Why did my folder names end up like this, and how can I fix this using a script?

Question

Sorry if this has an answer elsewhere, I've no idea how to search for my problem.

I was running some simulations on a redhat linux HPC server, and my code for handling the folder structure to save the output had an unfortunate bug. My matlab code to create the folder was:

folder = [sp.saveLocation, 'run_', sp.run_number, '/'];

where sp.run_number was an integer. I forgot to convert it to a string, but for some reason running mkdir(folder); (in matlab) still succeeded. In fact, the simulations ran without a hitch, and the data got saved to the matching directory.

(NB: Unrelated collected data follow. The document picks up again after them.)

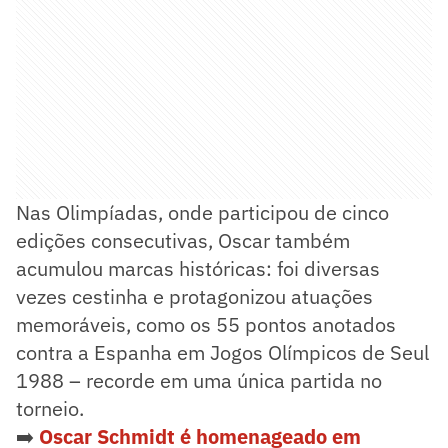
Nas Olimpíadas, onde participou de cinco
edições consecutivas, Oscar também
acumulou marcas históricas: foi diversas
vezes cestinha e protagonizou atuações
memoráveis, como os 55 pontos anotados
contra a Espanha em Jogos Olímpicos de Seul
1988 – recorde em uma única partida no
torneio.
➡️
Oscar Schmidt é homenageado em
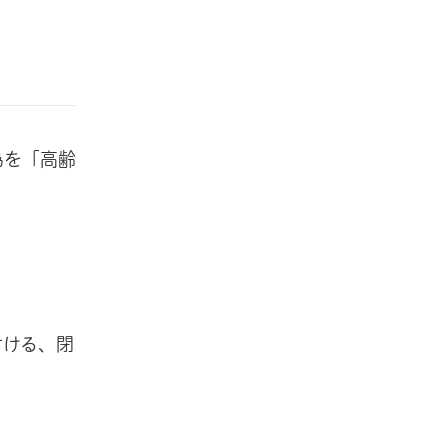
為を「高齢
付ける、閉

Now, when the folder structure is queried/printed I get the following situations:

When I try to tab autocomplete: run_ run_^A/ run_^B/ run_^C/ run_^D/ run_^E/ run_^F/ run_^G/ run_^H/ run_^I/
When I use ls: run_ run_? run_? run_? run_? run_? run_? run_? run_? run_? run_?.
When I transfer to my mac using rsync the --progress option shows: run_\#003/ etc. with (I assume) the number matching the integer in sp.run_number padded to three digits, so the 10th run is run_\#010/
When I view the folders in finder I see run_ run_ run_ run_ run_ run_ run_ run_ run_ run_?
Looking at this question and using the command ls | LC_ALL=C sed -n l I get:

run_$
run_\001$
run_\002$
run_\003$
run_\004$
run_\005$
run_\006$
run_\a$
run_\b$
run_\t$
run_$

I can't manage to cd into the folders using any of these representations.

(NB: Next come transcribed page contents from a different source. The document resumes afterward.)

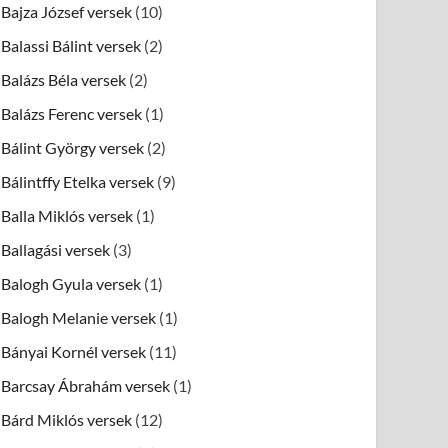
Bajza József versek
(10)
Balassi Bálint versek
(2)
Balázs Béla versek
(2)
Balázs Ferenc versek
(1)
Bálint György versek
(2)
Bálintffy Etelka versek
(9)
Balla Miklós versek
(1)
Ballagási versek
(3)
Balogh Gyula versek
(1)
Balogh Melanie versek
(1)
Bányai Kornél versek
(11)
Barcsay Ábrahám versek
(1)
Bárd Miklós versek
(12)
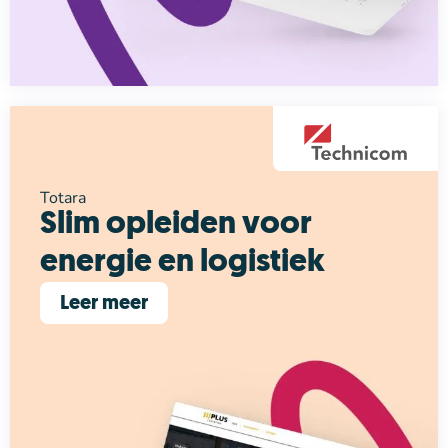
Totara
Slim opleiden voor
energie en logistiek
Leer meer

I have thousands of these folders, so I'll need to fix this with a script. Which of these options is the correct representation of the folder? How can I programmatically refer to these folders so I rename them with a properly formatted name using a bash script? And I guess for the sake of curiosity, how in the hell did this happen in the first place?

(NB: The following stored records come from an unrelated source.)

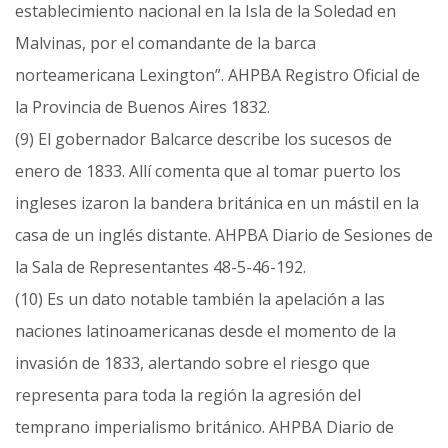
establecimiento nacional en la Isla de la Soledad en
Malvinas, por el comandante de la barca
norteamericana Lexington”. AHPBA Registro Oficial de
la Provincia de Buenos Aires 1832.
(9) El gobernador Balcarce describe los sucesos de
enero de 1833. Allí comenta que al tomar puerto los
ingleses izaron la bandera británica en un mástil en la
casa de un inglés distante. AHPBA Diario de Sesiones de
la Sala de Representantes 48-5-46-192.
(10) Es un dato notable también la apelación a las
naciones latinoamericanas desde el momento de la
invasión de 1833, alertando sobre el riesgo que
representa para toda la región la agresión del
temprano imperialismo británico. AHPBA Diario de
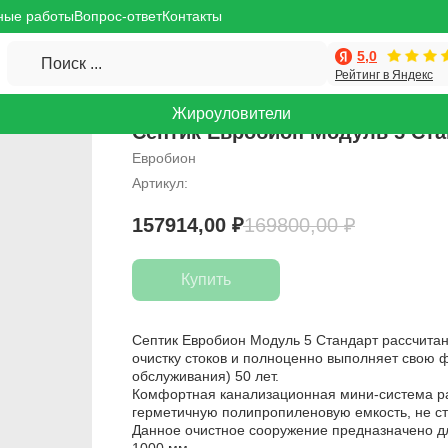
ные работы
Вопрос-ответ
Контакты
5,0
Поиск ...
Рейтинг в Яндекс
Жироуловители
Септик Евробион Модуль 5 Ста
Евробион
Артикул:
157914,00
₽
169800,00
₽
Купить
Септик Евробион Модуль 5 Стандарт рассчитан
очистку стоков и полноценно выполняет свою 
обслуживания) 50 лет.
Комфортная канализационная мини-система ра
герметичную полипропиленовую емкость, не ст
Данное очистное сооружение предназначено д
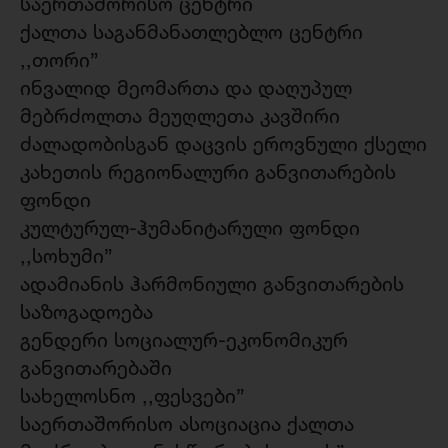
საერთაშორისო ცენტრი
ქალთა საგანმანათლებლო ცენტრი
,,თორი”
ინვალიდ მეომართა და დაღუპულ
მებრძოლთა მეუღლეთა კავშირი
ძალადობისგან დაცვის ეროვნული ქსელი
კახეთის რეგიონალური განვითარების
ფონდი
კულტურულ-ჰუმანიტარული ფონდი
,,სოხუმი”
ადამიანის ჰარმონიული განვითარების
საზოგადოება
გენდერი სოციალურ-ეკონომიკურ
განვითარებაში
სახელოსნო ,,ფესვები”
საერთაშორისო ასოციაცია ქალთა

"When I try to tab autocomplete: ... If I try to type ..." Why type and not let autocomplete complete if for you? Also ^A is not literally ^ followed by A, but Ctrl-A (you can type it using Ctrl-V Ctrl-A since Ctrl-A is generally a shortcut for the shell). — muru, Aug 26 '19 at 02:46
@muru that doesn't work... I get as far as run_ and I have to type something — Bamboo, Aug 26 '19 at 02:49
Sorry commented before I saw your edit, that manages to get me in via cd — Bamboo, Aug 26 '19 at 02:51
You need to configure tab completion to cycle through the names - ^ see dupe. — muru, Aug 26 '19 at 03:01
I've edited the question now. My main problem is not about using cd, but rather that I have a huge number of files so I don't want to do this manually — Bamboo, Aug 26 '19 at 03:21
"How did this happen" is a Matlab programming question you'll probably get better answers on in a more suitable place. Is your goal to rename all the directories to run_1, run_2, etc? If you have thousands of them, how are the ones beyond the first byte's worth represented (| tail is probably good enough)? — Michael Homer, Aug 26 '19 at 03:41
FYI, you can "fix" such directory names with the the perl rename utility. e.g. rename -n 's/([[:cntrl:]])/ord("$1")/eg' run_*/. You may have to use perl's unpack() function instead of ord() if sp.run_number can exceed one 8-bit value (i.e. >255). the -n option in my example is for a dry-run, remove it to actually rename. — cas, Aug 26 '19 at 03:59
@MichaelHomer, I would like to get them back to run_1, run_2 etc, yes. Each simulation only goes up to 10 runs, but I have hundreds of simulations. @cas can you expand on your comment, maybe make it an answer? — Bamboo, Aug 26 '19 at 04:05
BTW, the "some reason" why mkdir in matlab did this is because the ONLY invalid characters in a file or directory name on unix filesystems are NUL and forward-slash /. Any other character is valid, including control characters. I don't know what matlab would have done if sp.run_number was 0 (probably either abort with an error or produce run_, as the NUL byte would terminate the directory name string). Of course, this would be also problematic for 16-bit (or higher) values that had a NUL byte in them, and would also vary according to the endian-ness of the system running matlab. — cas, Aug 26 '19 at 05:19
On my cygwin installation I can do a simple for f in *; do mv "$f" run$i.txt; ((i++)); done. That takes the files (in no particular order, I assume) and renames them as run.txt run1.txt run2.txt etc. Note that echo swallows the non-printable chars, so echo * does not show you the true content of the *expansion. — Peter - Reinstate Monica, Aug 27 '19 at 15:21

cas · Accepted Answer · 2019-08-26T05:02:02.967

You can use the perl rename utility (aka prename or file-rename) to rename the directories.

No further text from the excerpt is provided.